Despojar del romanticismo a todos esos lugares de peregrinación está relacionado con cierta aversión que he desarrollado hacia el turismo. He viajado mucho en mi vida y al principio lo hice con verdadera inocencia y deseos de conocer, pero poco a poco me fui desencantando y le fui encontrando menos sentido a viajar a una ciudad sin una razón de ser más válida que visitar un monumento o ir a la tumba de grandes celebridades.
– Pero si tuvieras que elegir un Buenos Aires literario, ¿por cuál te decantarías? ¿Has viajado alguna vez en busca de la ciudad de un libro en concreto?
– Es difícil porque, en todos los casos, se trata de Buenos Aires propios. Borges, Cortázar, Pizarnik, todos son de allí, todos conocieron a fondo la ciudad. Yo prefiero un Buenos Aires extranjero, porque nunca voy a tener la experiencia que tuvieron ellos. En cuanto a lo de buscar la ciudad de un libro, eso ha pasado mucho con París. Hay mucha gente que va a París buscando el París del libro y siempre acaba encontrando otra cosa. Es así porque las ciudades literarias están atravesadas por la experiencia subjetiva y porque no puede existir un relato fehaciente, un retrato que no haya sido adulterado de algún modo. Al respecto yo tengo una experiencia muy curiosa. Hice una peregrinación a Salzburgo porque desde siempre fui sumamente devota de Thomas Bernhard y esa era la ciudad que él más odiaba en el planeta. Bernhard sentía que esa ciudad le arruinó la vida y por eso quise ir a conocerla, saber cómo era. Fue una aventura impresionante porque yo también la odié (risas). Casi muero… Hubo una peligrosa tormenta de nieve, de la que, por supuesto, no estaba enterada, y de pronto todo el mundo desapareció puertas adentro mientras yo quedé totalmente expuesta, atemorizada.

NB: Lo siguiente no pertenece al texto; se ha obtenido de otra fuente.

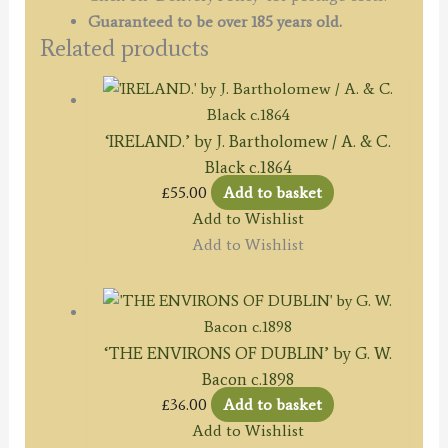
Guaranteed to be over 185 years old.
Related products
‘IRELAND.’ by J. Bartholomew / A. & C.
Black c.1864
£
55.00
Add to basket
Add to Wishlist
Add to Wishlist
‘THE ENVIRONS OF DUBLIN’ by G. W.
Bacon c.1898
£
36.00
Add to basket
Add to Wishlist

– También es cierto que podemos viajar a los lugares de las novelas sin apenas movernos del sofá; que las ficciones nos muestran rincones y retratos de personajes que nos sería imposible conocer de otro modo.
– Sí. Por ejemplo, el Londres de Zadie Smith no tiene nada que ver con el Londres turístico, es un Londres de barrios marginales, de inmigrantes. Y eso me gusta mucho. Me parece fantástico. Y ahora que estoy leyendo al noruego Karl Ove Knausgaard, me parece estar conociendo Estocolmo a través de él, de su mirada. Si algo me gusta encontrar en los libros es el retrato de barrios poco conocidos, alejados de las rutas turísticas. Y también ver reflejadas las maneras de padecer la ciudad. Aunque yo soy una enamorada de Buenos Aires, creo que queda muy claro en este libro el modo en que la padezco; de ahí el título. Siempre me resulta muy atrayente comprobar las distintas maneras que tienen los escritores de padecer sus ciudades u otras ciudades.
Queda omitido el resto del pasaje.